HOW TO COMPLETE THIS TASK: Take the line that holds "Find right lung" and every line after it to the end of the entries, and repeat them exactly without the pictures.

EXTRACTED ENTRIES:
=======
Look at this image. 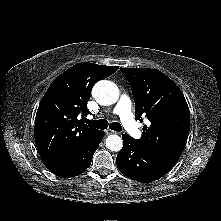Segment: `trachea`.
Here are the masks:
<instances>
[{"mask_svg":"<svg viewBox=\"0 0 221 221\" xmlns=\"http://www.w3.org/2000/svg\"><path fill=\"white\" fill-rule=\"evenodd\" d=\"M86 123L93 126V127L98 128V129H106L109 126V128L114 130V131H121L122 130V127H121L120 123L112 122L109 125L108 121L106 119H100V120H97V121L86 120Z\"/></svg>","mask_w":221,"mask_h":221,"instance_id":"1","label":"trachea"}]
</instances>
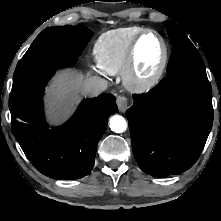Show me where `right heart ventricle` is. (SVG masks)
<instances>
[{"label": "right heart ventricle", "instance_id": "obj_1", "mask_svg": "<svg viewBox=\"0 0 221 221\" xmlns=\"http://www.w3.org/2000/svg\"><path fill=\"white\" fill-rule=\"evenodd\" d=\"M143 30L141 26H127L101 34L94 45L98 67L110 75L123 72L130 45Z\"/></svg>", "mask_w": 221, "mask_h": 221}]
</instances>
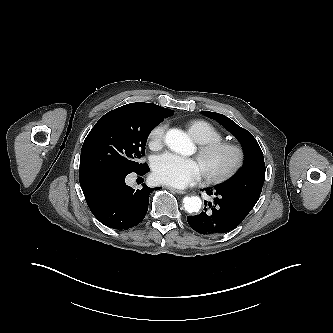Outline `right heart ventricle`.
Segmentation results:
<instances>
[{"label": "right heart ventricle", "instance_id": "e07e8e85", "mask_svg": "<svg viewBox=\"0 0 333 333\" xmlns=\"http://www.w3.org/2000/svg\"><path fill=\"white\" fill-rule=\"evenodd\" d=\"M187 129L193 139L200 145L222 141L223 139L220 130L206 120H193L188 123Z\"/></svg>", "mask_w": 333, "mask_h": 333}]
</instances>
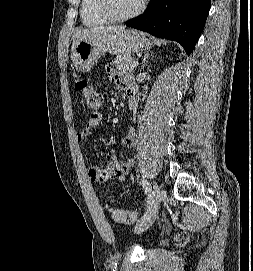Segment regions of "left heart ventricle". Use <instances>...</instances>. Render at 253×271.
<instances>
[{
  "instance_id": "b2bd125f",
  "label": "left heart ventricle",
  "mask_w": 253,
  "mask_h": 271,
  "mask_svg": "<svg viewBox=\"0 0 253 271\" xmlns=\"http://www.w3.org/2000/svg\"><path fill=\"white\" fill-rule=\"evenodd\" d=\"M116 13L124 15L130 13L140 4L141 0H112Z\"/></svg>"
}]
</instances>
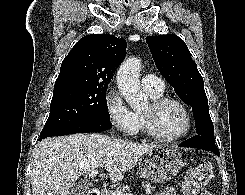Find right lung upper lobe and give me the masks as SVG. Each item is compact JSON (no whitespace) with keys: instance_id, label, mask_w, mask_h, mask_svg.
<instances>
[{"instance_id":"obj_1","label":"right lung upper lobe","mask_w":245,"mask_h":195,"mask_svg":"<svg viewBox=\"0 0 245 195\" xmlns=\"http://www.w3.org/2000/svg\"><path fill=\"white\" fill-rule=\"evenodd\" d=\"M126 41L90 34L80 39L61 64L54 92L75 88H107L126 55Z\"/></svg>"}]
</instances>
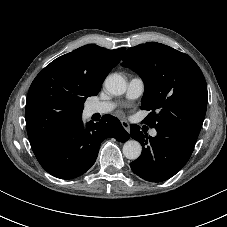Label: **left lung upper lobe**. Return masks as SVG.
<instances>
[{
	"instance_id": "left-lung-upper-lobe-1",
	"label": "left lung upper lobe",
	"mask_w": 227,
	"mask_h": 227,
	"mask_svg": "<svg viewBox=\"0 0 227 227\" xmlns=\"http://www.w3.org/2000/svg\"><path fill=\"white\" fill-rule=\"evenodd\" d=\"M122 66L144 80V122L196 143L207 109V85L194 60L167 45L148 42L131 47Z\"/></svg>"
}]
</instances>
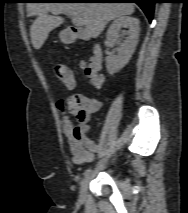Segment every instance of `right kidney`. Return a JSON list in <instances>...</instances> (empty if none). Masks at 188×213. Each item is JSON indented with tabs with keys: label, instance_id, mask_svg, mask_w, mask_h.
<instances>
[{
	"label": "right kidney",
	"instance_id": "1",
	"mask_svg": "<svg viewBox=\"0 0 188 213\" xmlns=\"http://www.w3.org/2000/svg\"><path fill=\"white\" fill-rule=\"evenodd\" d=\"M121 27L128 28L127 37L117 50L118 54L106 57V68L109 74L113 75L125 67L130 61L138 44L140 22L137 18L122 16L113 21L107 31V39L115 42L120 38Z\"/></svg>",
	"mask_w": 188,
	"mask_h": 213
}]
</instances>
=======
TASK RESPONSE:
Find right lung upper lobe and give me the masks as SVG. Each item is compact JSON (no whitespace) with keys: instance_id, label, mask_w, mask_h, mask_svg.
<instances>
[{"instance_id":"obj_1","label":"right lung upper lobe","mask_w":245,"mask_h":195,"mask_svg":"<svg viewBox=\"0 0 245 195\" xmlns=\"http://www.w3.org/2000/svg\"><path fill=\"white\" fill-rule=\"evenodd\" d=\"M126 41L90 34L80 39L61 64L54 92L75 88H107L126 55Z\"/></svg>"}]
</instances>
Label: **left lung upper lobe**. Return masks as SVG.
<instances>
[{
	"instance_id": "left-lung-upper-lobe-1",
	"label": "left lung upper lobe",
	"mask_w": 227,
	"mask_h": 227,
	"mask_svg": "<svg viewBox=\"0 0 227 227\" xmlns=\"http://www.w3.org/2000/svg\"><path fill=\"white\" fill-rule=\"evenodd\" d=\"M122 66L144 80V122L196 143L207 109V85L194 60L167 45L148 42L131 47Z\"/></svg>"
}]
</instances>
Segment every instance of `right kidney`. Return a JSON list in <instances>...</instances> (empty if none). Masks at 188×213. Each item is JSON indented with tabs with keys: label, instance_id, mask_svg, mask_w, mask_h.
<instances>
[{
	"label": "right kidney",
	"instance_id": "1",
	"mask_svg": "<svg viewBox=\"0 0 188 213\" xmlns=\"http://www.w3.org/2000/svg\"><path fill=\"white\" fill-rule=\"evenodd\" d=\"M121 27L128 28L127 37L117 50L118 54L106 57V68L109 74L113 75L125 67L130 61L138 44L140 22L137 18L122 16L113 21L107 31V39L115 42L120 38Z\"/></svg>",
	"mask_w": 188,
	"mask_h": 213
}]
</instances>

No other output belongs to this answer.